Esnek çalışan kamu personeli, eskiye döndü…

Kreşler, bakım evleri doldu, boşaldı…

Kızgın kumlardan serin sulara atlayanlar yüzünden…

Plajlar iğne atsan yere düşmüyordu; gece bile denize giren vardı!

Kütüphaneler açıldı…

Millet Bahçeleri bir anda moda oldu…

Gençlik Kampları modası başladı…

1.500 davetlinin birlikte yemek yediği…

Oynayıp, zıpladığı düğünler yaptık; murada erdik!

“At koşar baht kazanır” diyenler, hipodromlara hücum etti…

***

Hasret yüzünden…

Yaz uzun sürdü…

Birbirimize afiyetle Korona bulaştırdık…

Ekim ayının ortası gelip çattığında…

Korona’dan günlük can kaybı 70’e dayanmış…

Yeni hasta sayısı ise bin 700’lere fırlamıştı…

Aşırı serbest yaşam…

Bileklere takılan maske…

Hiçe sayılan mesafe…

Korona Belası’nı fena halde patlatmıştı…

***

Kasım ayının son günü yayınlanan Koronavinüs tablosu…

“Geliyorum…” diyen belanın habercisiydi…

Aralık’ın ilk gününden itibaren yeni önlemler balyoz gibi geldi…

Hafta sonu iki gün…

Yaşa – başa bakmadan artık eve kapanıyoruz…

Yeter mi acaba?

Bu soruya

İzmir Tabip Odası önceki Başkanı Opr. Dr. Suat Kaptaner

“Bu işin şakası yok…” diye cevap verirken…
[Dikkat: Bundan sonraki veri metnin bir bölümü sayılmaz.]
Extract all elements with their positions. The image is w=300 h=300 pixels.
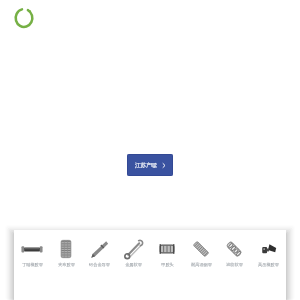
button[interactable]: 高压橡胶管 [252, 236, 284, 267]
staticText: 甲胶头 [161, 262, 174, 267]
button[interactable]: 金属软管 [117, 236, 149, 267]
staticText: 丁睛橡胶管 [22, 262, 43, 267]
button[interactable]: 江苏产噬 [127, 154, 173, 176]
button[interactable]: 夹布胶管 [50, 236, 82, 267]
button[interactable]: 耐高温钢管 [185, 236, 217, 267]
button[interactable]: 甲胶头 [151, 236, 183, 267]
button[interactable]: 铝合金导管 [83, 236, 115, 267]
staticText: 耐高温钢管 [191, 262, 212, 267]
button[interactable]: 波纹软管 [218, 236, 250, 267]
button[interactable]: Logo [12, 6, 36, 30]
staticText: 江苏产噬 [135, 162, 157, 169]
staticText: 铝合金导管 [89, 262, 110, 267]
staticText: 波纹软管 [226, 262, 243, 267]
staticText: 金属软管 [125, 262, 142, 267]
staticText: 夹布胶管 [58, 262, 75, 267]
button[interactable]: 丁睛橡胶管 [16, 236, 48, 267]
staticText: 高压橡胶管 [258, 262, 279, 267]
Dikkatlerden kaçan “eksikleri” sıraladı:

***

Aslında bütün önlemlerin hedefi…

Test yapılmamış, hiç belirti vermeyen “taşıyıcılar” olmalıydı...

Memleket genelinde…

Bu “taşıyıcılar”ın sayısı ürkütücü; 400 binin üzerinde…

Düşünün…

Bu vatandaşlar sokakta, markette, çalışırken ofiste yanı başınızda…

Hatta…

Minibüste, metroda, tramvayda, uçakta, şehirlerarası otobüste neredeyse en çok 20 santimetre uzağınızda…

Bi’de hala maske takmama inadını sürdürüyorlarsa…

Gerisini siz düşünün…

***

Son derece hayati önlemleri…

Zamanında ve yeteri kadar alamıyorsanız…

Sadece hastanelerle ve sağlıkçılarla…

Bu belayı defetmek mümkün mü?

Sağlık kuruluşlarında bu işi çözmeye çalışmak…

Pandemiyle mücadeleyi “havuz problemi”ne çeviriyor…

Hatta çevirdi bile…

Basit hesap…

Havuza 35 litre su giriyor; siz çeşmeyi açıp…

Ancak dört litre su boşaltabiliyorsunuz…

Bu yeni hasta ile iyileşen hasta sayısı gibi…

Havuz sürekli doluyor ve doğal olarak sürekli taşıyor(!)

***

Mesaileri beş saate indirmemiz gerekirdi; yapamadık…

Hepsinden önemlisi kademelendiremedik…

Bunu yapmayınca…

İstediğin kadar uğraş toplu taşımada “bulaşı” yok edemezsin!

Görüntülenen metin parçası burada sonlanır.